January 19, 2011 § Leave a comment
Things that are way overdue in my life right now: phoning an old work friend, dropping off my dry cleaning, making pizza from scratch.
Hurrah! I can cross the last item off! It’s probably not the most important, but still, it happened. And now I can focus on my other overdue things.
The Good: the topping combos were money- the cheese blistered perfectly- we had leftovers for lunch today
The Bad: the dough was too chewy-we almost set our apartment on fire trying to crisp up the dough in the oven
For the dough, I followed Smitten Kitchen’s Really Simple Pizza recipe. I’m positive the problem with the dough was not the recipe, but me. And my yeast or my flour our my kneading technique. One or all of the above was the reason my dough didn’t rise properly. Nonetheless, I think I will be sticking to the No Knead Pizza Dough since that has produced much better dough for me.
Despite the dough mishap this pizza was still quite delicious. I think that had a lot to do with the topping selections, and I’ll take credit for that! Homemade dough or not, you should spend one night making this pizza at home.
Makes one 13 inch pie, topping portions cover 1/2 a pie
Make your dough (making can involve buying pre-made dough at the grocery store). Preheat oven to 450 degrees. If you have a pizza stone, place it in the oven now to warm up (this will help crisp up the bottom of the pie!)
Saute 1/4 cup olive oil, 1 T butter, and 4 minced cloves of garlic of low heat for ten minutes. Next, dice 2 slices of bacon and saute over medium heat for 5 minutes, until crispy. Remove the bacon from the pan and add in 1/4 cup of a thinly sliced red onion. Saute for 5 minutes until it just begins to soften. Take 2/3 cup defrosted artichoke hearts and ten kalamata olives, roughly chop. Have on hand one 6 0z bag of shredded mozeralla.

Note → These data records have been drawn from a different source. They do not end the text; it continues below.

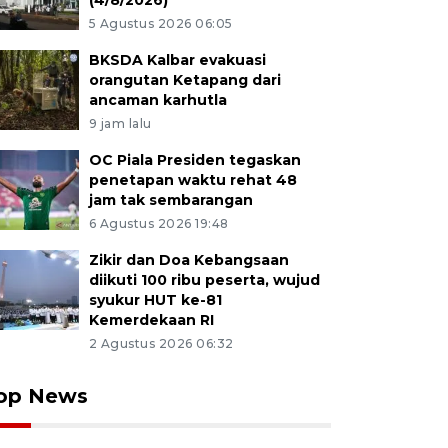
(4/8/2026)
5 Agustus 2026 06:05
BKSDA Kalbar evakuasi
orangutan Ketapang dari
ancaman karhutla
9 jam lalu
OC Piala Presiden tegaskan
penetapan waktu rehat 48
jam tak sembarangan
6 Agustus 2026 19:48
Zikir dan Doa Kebangsaan
diikuti 100 ribu peserta, wujud
syukur HUT ke-81
Kemerdekaan RI
2 Agustus 2026 06:32
op News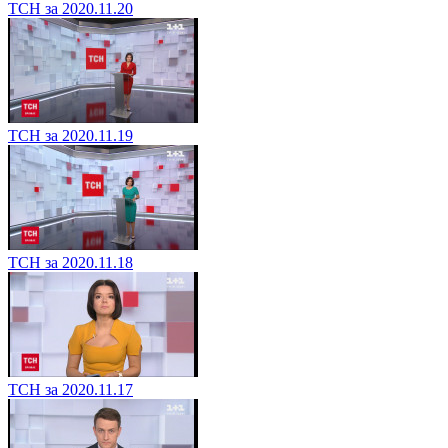
ТСН за 2020.11.20
ТСН за 2020.11.19
ТСН за 2020.11.18
ТСН за 2020.11.17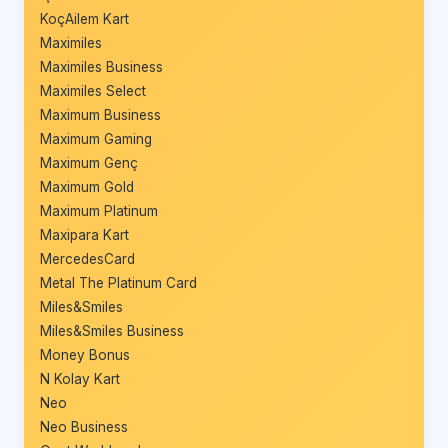
KoçAilem Kart
Maximiles
Maximiles Business
Maximiles Select
Maximum Business
Maximum Gaming
Maximum Genç
Maximum Gold
Maximum Platinum
Maxipara Kart
MercedesCard
Metal The Platinum Card
Miles&Smiles
Miles&Smiles Business
Money Bonus
N Kolay Kart
Neo
Neo Business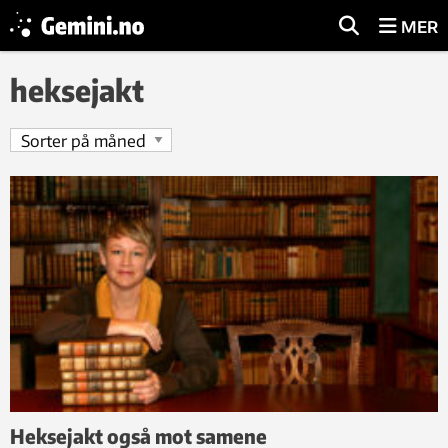
MER
heksejakt
Heksejakt også mot samene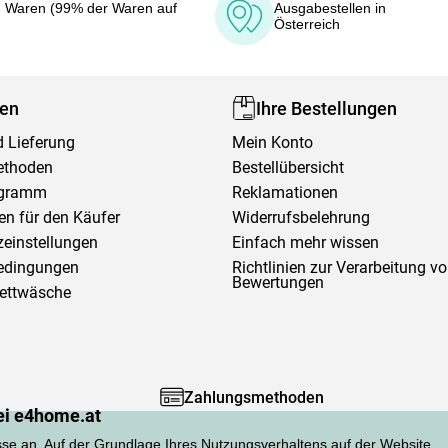
 Waren (99% der Waren auf
Ausgabestellen in
Österreich
fen
Ihre Bestellungen
 Lieferung
Mein Konto
ethoden
Bestellübersicht
ogramm
Reklamationen
en für den Käufer
Widerrufsbelehrung
einstellungen
Einfach mehr wissen
edingungen
Richtlinien zur Verarbeitung v
Bewertungen
Bettwäsche
Zahlungsmethoden
ei e4home.at
sse an. Auf der Grundlage Ihres Nutzungsverhaltens auf der Website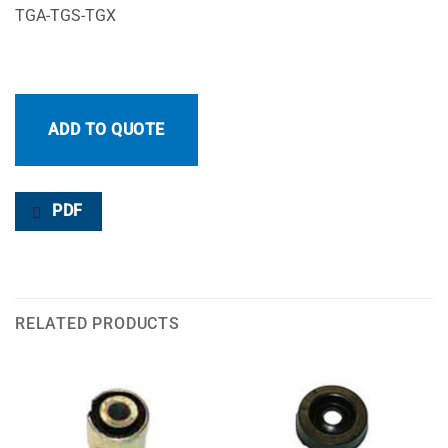
TGA-TGS-TGX
ADD TO QUOTE
PDF
RELATED PRODUCTS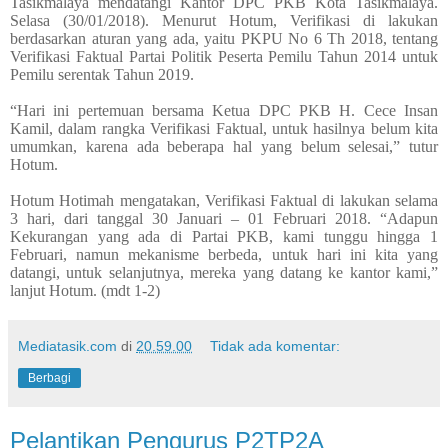
Tasikmalaya mendatangi Kantor DPC PKB Kota Tasikmalaya.
Selasa (30/01/2018). Menurut Hotum, Verifikasi di lakukan
berdasarkan aturan yang ada, yaitu PKPU No 6 Th 2018, tentang
Verifikasi Faktual Partai Politik Peserta Pemilu Tahun 2014 untuk
Pemilu serentak Tahun 2019.
“Hari ini pertemuan bersama Ketua DPC PKB H. Cece Insan
Kamil, dalam rangka Verifikasi Faktual, untuk hasilnya belum kita
umumkan, karena ada beberapa hal yang belum selesai,” tutur
Hotum.
Hotum Hotimah mengatakan, Verifikasi Faktual di lakukan selama
3 hari, dari tanggal 30 Januari – 01 Februari 2018. “Adapun
Kekurangan yang ada di Partai PKB, kami tunggu hingga 1
Februari, namun mekanisme berbeda, untuk hari ini kita yang
datangi, untuk selanjutnya, mereka yang datang ke kantor kami,”
lanjut Hotum. (mdt 1-2)
Mediatasik.com
di
20.59.00
Tidak ada komentar:
Berbagi
Pelantikan Pengurus P2TP2A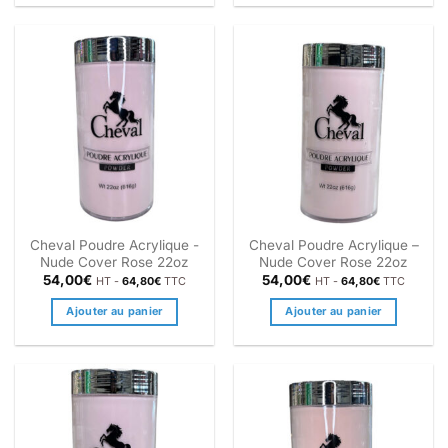
Cheval Poudre Acrylique -
Cheval Poudre Acrylique –
Nude Cover Rose 22oz
Nude Cover Rose 22oz
54,00
€
54,00
€
HT -
64,80
€
TTC
HT -
64,80
€
TTC
Ajouter au panier
Ajouter au panier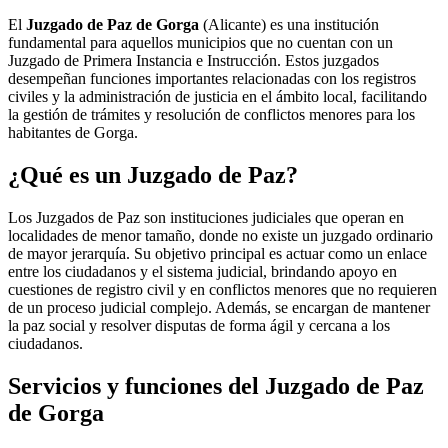
El
Juzgado de Paz de Gorga
(Alicante) es una institución
fundamental para aquellos municipios que no cuentan con un
Juzgado de Primera Instancia e Instrucción. Estos juzgados
desempeñan funciones importantes relacionadas con los registros
civiles y la administración de justicia en el ámbito local, facilitando
la gestión de trámites y resolución de conflictos menores para los
habitantes de
Gorga
.
¿Qué es un Juzgado de Paz?
Los Juzgados de Paz son instituciones judiciales que operan en
localidades de menor tamaño, donde no existe un juzgado ordinario
de mayor jerarquía. Su objetivo principal es actuar como un enlace
entre los ciudadanos y el sistema judicial, brindando apoyo en
cuestiones de registro civil y en conflictos menores que no requieren
de un proceso judicial complejo. Además, se encargan de mantener
la paz social y resolver disputas de forma ágil y cercana a los
ciudadanos.
Servicios y funciones del Juzgado de Paz
de
Gorga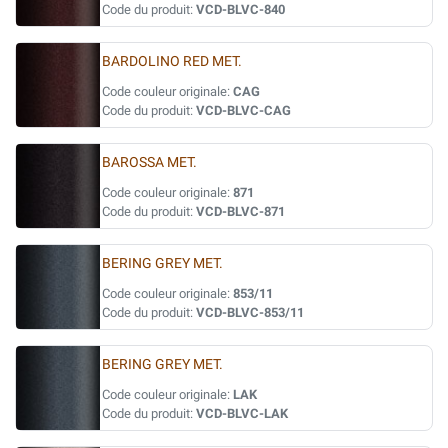
Code du produit:
VCD-BLVC-840
BARDOLINO RED MET.
Code couleur originale:
CAG
Code du produit:
VCD-BLVC-CAG
BAROSSA MET.
Code couleur originale:
871
Code du produit:
VCD-BLVC-871
BERING GREY MET.
Code couleur originale:
853/11
Code du produit:
VCD-BLVC-853/11
BERING GREY MET.
Code couleur originale:
LAK
Code du produit:
VCD-BLVC-LAK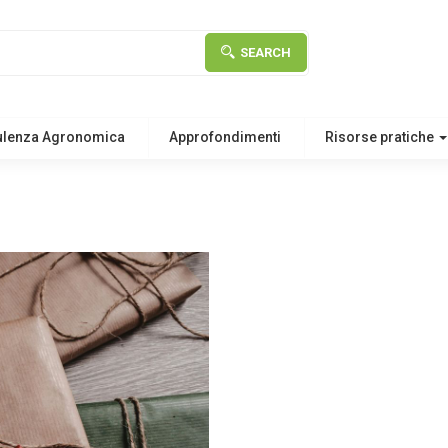
SEARCH
ulenza Agronomica
Approfondimenti
Risorse pratiche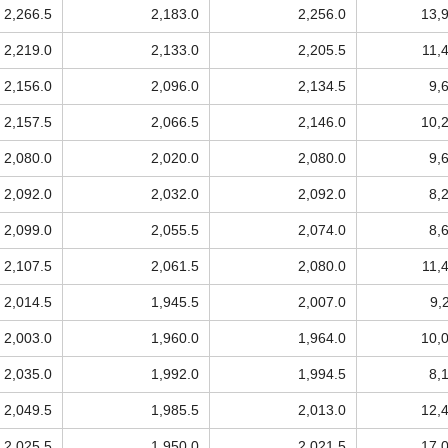
2,266.5
2,183.0
2,256.0
13,
2,219.0
2,133.0
2,205.5
11,
2,156.0
2,096.0
2,134.5
9,
2,157.5
2,066.5
2,146.0
10,
2,080.0
2,020.0
2,080.0
9,
2,092.0
2,032.0
2,092.0
8,
2,099.0
2,055.5
2,074.0
8,
2,107.5
2,061.5
2,080.0
11,
2,014.5
1,945.5
2,007.0
9,
2,003.0
1,960.0
1,964.0
10,
2,035.0
1,992.0
1,994.5
8,
2,049.5
1,985.5
2,013.0
12,
2,025.5
1,950.0
2,021.5
17,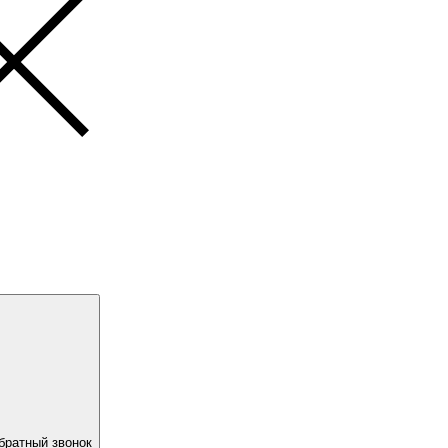
братный звонок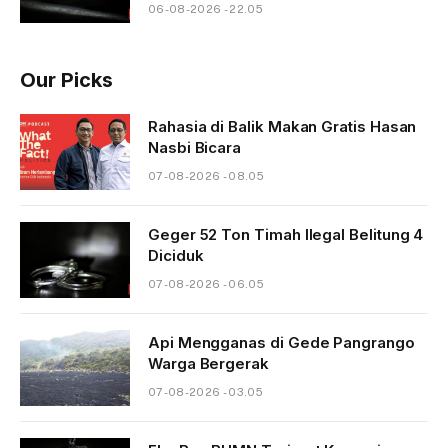
06-08-2026 - 22.05
Our Picks
Rahasia di Balik Makan Gratis Hasan
Nasbi Bicara
07-08-2026 - 08.05
Geger 52 Ton Timah Ilegal Belitung 4
Diciduk
07-08-2026 - 06.05
Api Mengganas di Gede Pangrango
Warga Bergerak
07-08-2026 - 03.05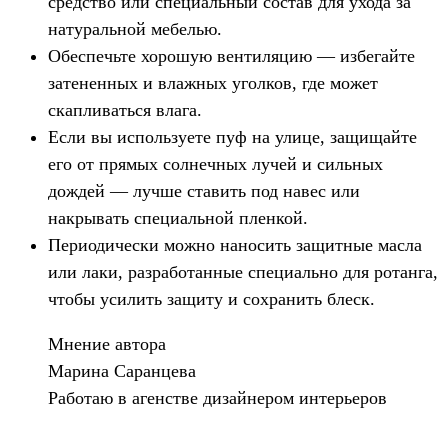
средство или специальный состав для ухода за
натуральной мебелью.
Обеспечьте хорошую вентиляцию — избегайте
затененных и влажных уголков, где может
скапливаться влага.
Если вы используете пуф на улице, защищайте
его от прямых солнечных лучей и сильных
дождей — лучше ставить под навес или
накрывать специальной пленкой.
Периодически можно наносить защитные масла
или лаки, разработанные специально для ротанга,
чтобы усилить защиту и сохранить блеск.
Мнение автора
Марина Саранцева
Работаю в агенстве дизайнером интерьеров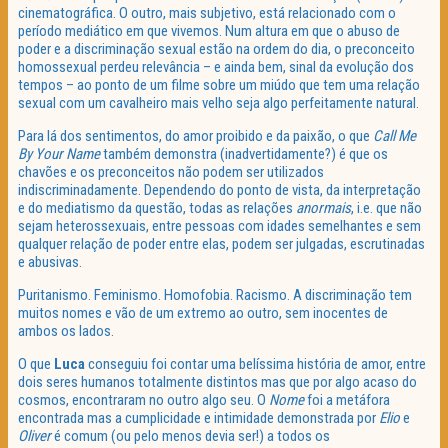
cinematográfica. O outro, mais subjetivo, está relacionado com o
período mediático em que vivemos. Num altura em que o abuso de
poder e a discriminação sexual estão na ordem do dia, o preconceito
homossexual perdeu relevância – e ainda bem, sinal da evolução dos
tempos – ao ponto de um filme sobre um miúdo que tem uma relação
sexual com um cavalheiro mais velho seja algo perfeitamente natural.
Para lá dos sentimentos, do amor proibido e da paixão, o que
Call Me
By Your Name
também demonstra (inadvertidamente?) é que os
chavões e os preconceitos não podem ser utilizados
indiscriminadamente. Dependendo do ponto de vista, da interpretação
e do mediatismo da questão, todas as relações
anormais
, i.e. que não
sejam heterossexuais, entre pessoas com idades semelhantes e sem
qualquer relação de poder entre elas, podem ser julgadas, escrutinadas
e abusivas.
Puritanismo. Feminismo. Homofobia. Racismo. A discriminação tem
muitos nomes e vão de um extremo ao outro, sem inocentes de
ambos os lados.
O que
Luca
conseguiu foi contar uma belíssima história de amor, entre
dois seres humanos totalmente distintos mas que por algo acaso do
cosmos, encontraram no outro algo seu. O
Nome
foi a metáfora
encontrada mas a cumplicidade e intimidade demonstrada por
Elio
e
Oliver
é comum (ou pelo menos devia ser!) a todos os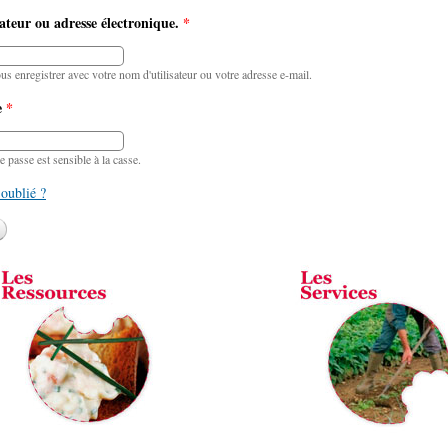
ateur ou adresse électronique.
*
 enregistrer avec votre nom d'utilisateur ou votre adresse e-mail.
e
*
passe est sensible à la casse.
oublié ?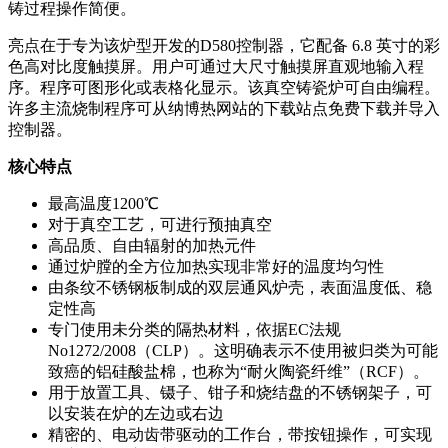
铸过程操作简便。
亮点在于专为该炉型开发的D580控制器，它配备 6.8 英寸的彩
色高对比度触摸屏。用户可通过大尺寸触摸屏直观地输入程
序。程序可图形化或表格化显示。该真空铸瓷炉可自由编程。
许多主流烧制程序可从纳博热网站的下载站点免费下载并导入
控制器。
核心特点
最高温度1200℃
对于真空工艺，可进行预抽真空
高品质、自由辐射的加热元件
通过炉膛的全方位加热实现非常好的温度均匀性
由条纹不锈钢板制成的双层通风炉壳，表面温度低、稳
定性高
专门使用未分类的隔热材料，依据EC法规
No1272/2008（CLP）。这明确表示不使用被归类为可能
致癌的铝硅酸盐棉，也称为“耐火陶瓷纤维”（RCF）。
用于放置工具、镊子、钳子和烧结盘的不锈钢架子，可
以安装在炉的左边或右边
精密的、电动齿带驱动的工作台，带按钮操作，可实现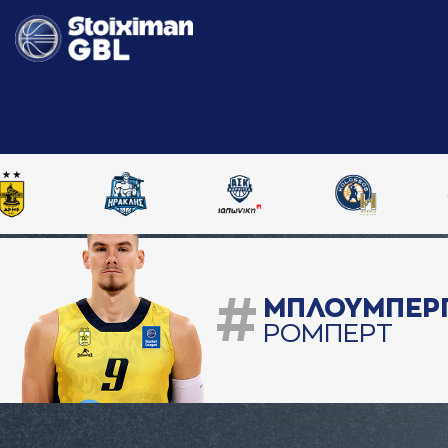
#
ΜΠΛΟΥΜΠΕΡ
ΡΟΜΠΕΡΤ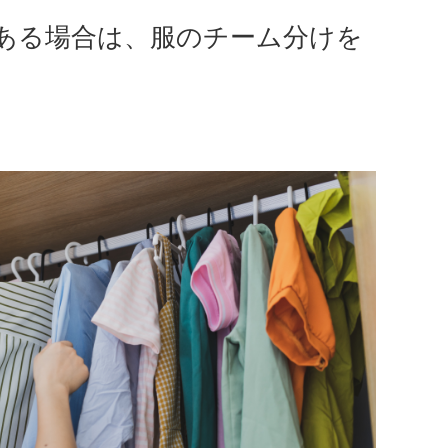
ある場合は、服のチーム分けを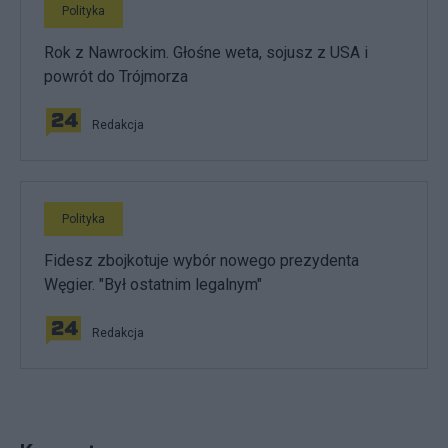
Polityka
Rok z Nawrockim. Głośne weta, sojusz z USA i
powrót do Trójmorza
Redakcja
Polityka
Fidesz zbojkotuje wybór nowego prezydenta
Węgier. "Był ostatnim legalnym"
Redakcja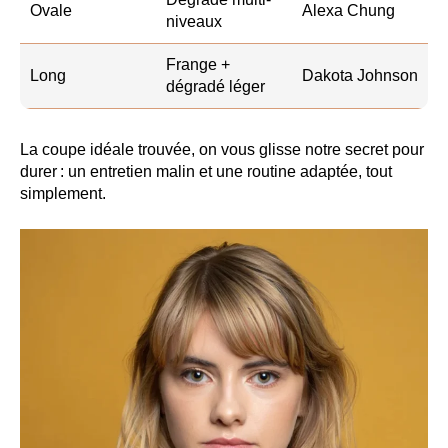
Ovale
Alexa Chung
niveaux
Frange +
Long
Dakota Johnson
dégradé léger
La coupe idéale trouvée, on vous glisse notre secret pour
durer : un entretien malin et une routine adaptée, tout
simplement.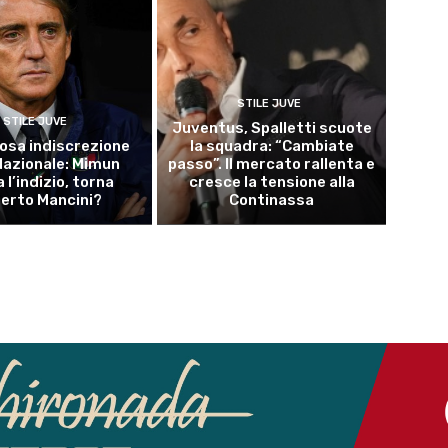
STILE JUVE
STILE JUVE
Juventus, Spalletti scuote
osa indiscrezione
la squadra: “Cambiate
 Nazionale: Mimun
passo”. Il mercato rallenta e
a l’indizio, torna
cresce la tensione alla
erto Mancini?
Continassa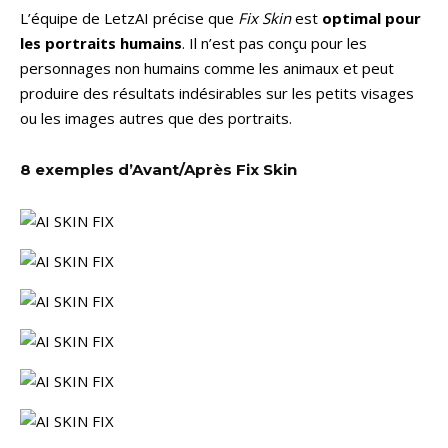
L’équipe de LetzAI précise que
Fix Skin
est
optimal pour
les portraits humains
. Il n’est pas conçu pour les
personnages non humains comme les animaux et peut
produire des résultats indésirables sur les petits visages
ou les images autres que des portraits.
8 exemples d’Avant/Après Fix Skin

The Assembly: Roll out dough to a 1/4 inch thick. Brush the garlic/oil/ butter mixture across the pizza. First layer: chopped artichokes on one side, 2.5 T crumbled gorgonzola on the other. Second layer: mozzarella, liberally cover the pie with 6 0z of cheese. Last layer: gorgonzola side gets bacon and red onion, artichoke side gets olives and red pepper flake to taste. Lastly, generously grate some parm over the entire pie.
Pop the pizza into the oven for 11-13 minutes, until top is blistered and bubbly. Enjoy immediately!
January 18, 2011 § Leave a comment
Monday afternoons (or Sunday, if it’s not a 3 day weekend) are made infinitely better with mulled cider. This afternoon, from 3-4pm, I watched Brothers and Sisters while folding laundry and sipping hot cider. It was glorious. You can, and should, do it to. Well everything except the Brothers and Sisters part, you can pick your own show.
Step 1: Get yourself some Williams Sonoma Mulling Spices. Yes you could make your own, but theirs is just so aromatic, and they come in a beautiful tin. All reasons to buy them.
Step 2: Measure out 2 cups of cider and 1 T mulling spices. Place the ingredients in a medium saucepan and simmer over low heat for 15 minutes.
Step 3: Strain the cider over your mug (if you have cheese cloth, you can wrap the spices in it and drop the bundle in to simmer).
Step 4: Enjoy immediately with a clementine, cookies, or whatever afternoon snack you have on hand.